Con un comunicato stampa l’EBU ha appena confermato che l’Eurovision 2023 non si farà in Ucraina.

Dopo varie discussioni l’EBU ha deciso che, nonostante la presentazione di un dettagliato piano di sicurezza, la tv ucraina UA:PBC non possa essere in grado di garantire la regolare organizzazione e il tranquillo svolgimento del Contest.

Di conseguenza ora passerà la palla alla nazione seconda classificata a Torino, il Regno Unito.

Da parte sua la BBC si dichiara disponibile ma ovviamente il tutto deve ancora essere confermato.

Le voci che circolano vedono la città di Glasgow in pole position avendo un’arena perfetta per ospitare le circa 40 delegazioni che saranno in gara.

Timur Miroshnychenko

Molta la delusione del governo ucraino per la scelta dell’EBU; sicuramente un Eurovision in Ucraina sarebbe stato un bel segno di rinascita e di collaborazione con le varie televisioni europee.

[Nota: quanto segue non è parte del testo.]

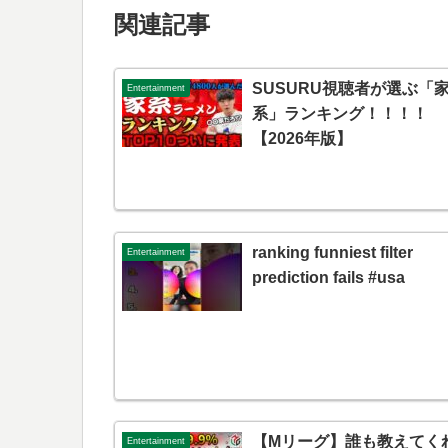
関連記事
SUSURU視聴者が選ぶ「
Entertainment
系」ランキング！！！！
【2026年版】
ranking funniest filter
Entertainment
prediction fails #usa
【Mリーグ】誰も教えてく
Entertainment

Ma ovviamente con la sicurezza non si scherza e visto il protrarsi della guerra e l’instabile situazione creatasi, molto probabilmente la decisione dell’EBU risulta essere piuttosto sensata.

Come paese vincitore l’Ucraina sarà ovviamente in finale e sicuramente la Kalush Orchestra potrà salire nuovamente sul palco eurovisivo come interval act e non è detto che non ci sarà spazio anche per le due precedenti vincitrici Ruslana e Jamala.

E perché no? Magari invitare nel team di presentatori anche Timur Miroshnychenko diventato famoso per avere commentato l’Eurovision 2022 da un bunker.